Among the characterized polyphenols, the average contents of caffeic acid derivatives (1 + 2 + 4 + 5 + 6) were the highest compared with quercetin (7 + 9 + 10) and kaempferol derivatives (8). In particular, the highest content was found for polyphenol 4 followed by polyphenol 2. Low temperature increases the concentration of flavonoids, including rutin, quercetin, and kaempferol derivatives in some plants [29,30].

PCA biplot

PCA was conducted to develop a clear relationship between the different conditions, including night-time growth temperatures and cultivation durations and the variation in the polyphenol levels in lettuce leaves. The results are shown on the PCA biplots as illustrated in Fig. 3. The PC1 and PC2 biplots explained 68.5% and 14.5% of the total variance, respectively. Because the experiments were conducted at three different temperatures and cultivation durations, three colored sample points (blue for 4 °C, green for 12 °C, and red for 20 °C) and three different shaped points (tetragons for 5 days, triangles for 15 days, and circles for 20 days) are shown. As triplicate experiments were conducted for each cultivation condition, the plot shows three points of the same color and shape. The direction of the arrows signifies an increase in the concentration of each polyphenol. The position on the individual arrow axis onto which each point was projected perpendicularly represents the relative concentration of the corresponding polyphenol in each sample. Three colored tetragons are projected on the rightmost of the arrow axes of kaempferol derivative 8 and quercetin derivative 9, which indicates a relatively high concentration of these polyphenols at the early stage (5 days) of cultivation.

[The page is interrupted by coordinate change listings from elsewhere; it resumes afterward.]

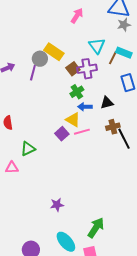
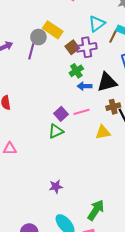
cyan triangle: (97, 46) -> (97, 24), turned 30
black triangle: (107, 103) -> (107, 82), size x1.5
yellow triangle: (73, 120) -> (103, 132), moved, turned -42
green triangle: (28, 149) -> (56, 131), moved

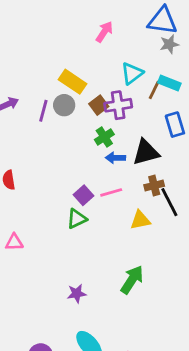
gray circle: (38, 37) -> (64, 105), moved
green arrow: (96, 210) -> (132, 280), moved

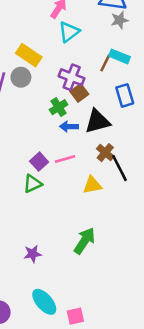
cyan triangle: (132, 73) -> (69, 32), moved
brown square: (99, 105) -> (79, 93), moved
purple cross: (118, 105) -> (72, 77), turned 30
brown cross: (154, 185) -> (105, 153), turned -36

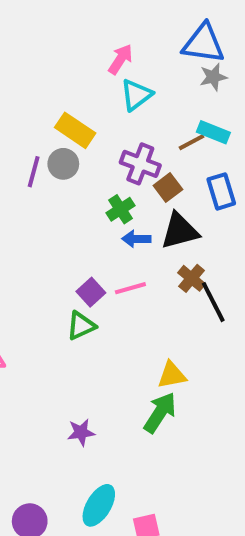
brown line: (105, 63) -> (192, 142), turned 36
brown square: (79, 93) -> (168, 188), moved
yellow triangle: (92, 185) -> (172, 375), moved
cyan ellipse: (44, 302) -> (99, 505), turned 72

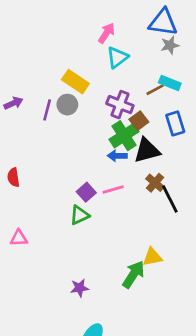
green cross: (121, 209) -> (124, 136), moved, size x1.5
yellow triangle: (172, 375) -> (152, 257), moved

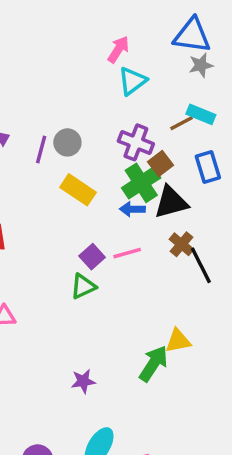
yellow rectangle: (75, 82) -> (78, 190), moved

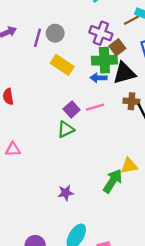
green cross: (141, 183) -> (104, 60), turned 30
brown cross: (182, 244) -> (131, 101), turned -35

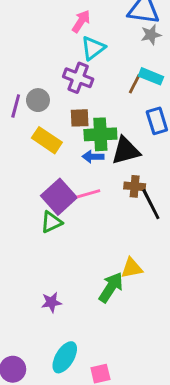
brown line: (131, 20) -> (135, 84), turned -35
purple cross: (101, 33) -> (78, 78), moved
brown square: (117, 47) -> (80, 118), moved, turned 35
purple square: (72, 109) -> (59, 197), size x1.6

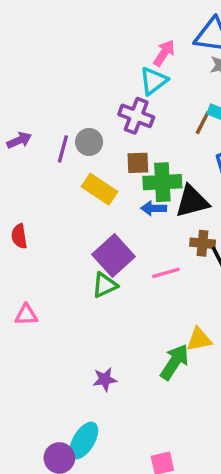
pink arrow: (81, 21) -> (164, 53), moved
pink line: (89, 194) -> (166, 273), moved
cyan ellipse: (65, 357) -> (84, 441), moved

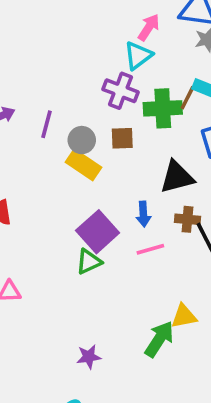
gray circle: (89, 142) -> (82, 140), moved
green cross: (162, 182) -> (163, 108), moved
blue arrow: (154, 208) -> (143, 214), moved, turned -95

The sample points cultivated under the conditions of 5 days and 20 days at 4 °C are projected around the origin of the arrow axes of the caffeic acid derivatives 1, 2, and 4–6, and quercetin 3-O-glucoside (7), which indicates relatively low production of these polyphenols under these conditions. The sample points corresponding to the conditions of 20 days at 12 and 20 °C are projected on the left most of the arrow axes of the caffeic acid derivatives 1, 2, and 4–6 and quercetin 3-O-glucoside (7), which indicates higher production of polyphenols 1, 2, and 4–7.

Fig. 3

Principal component analysis (PCA) biplot of nine polyphenols (except compound 3) characterized in lettuce leaves grown under different night-time temperatures and cultivation durations. The three colors represent the different night temperatures: blue, 4 °C; green, 12 °C; red, 20 °C. The three shapes represent the different cultivation durations: tetragons, 5 days; triangles, 15 days; and circles, 20 days. The compound numbers correspond to those given in Fig. 1.

Conclusions

Cultivation conditions of 20 days at 12 and 20 °C were favorable for producing lettuce leaves rich in polyphenols. Profiling the variation in the levels of individual polyphenol in lettuce leaves grown under various growth conditions, including different night temperatures and durations of greenhouse cultivation, may provide cultivation guidelines for producing health-beneficial polyphenol-rich lettuce.

Conflict of interest

The authors have declared no conflict of interest.

Compliance with Ethics Requirements

This article does not contain any studies with human or animal subjects.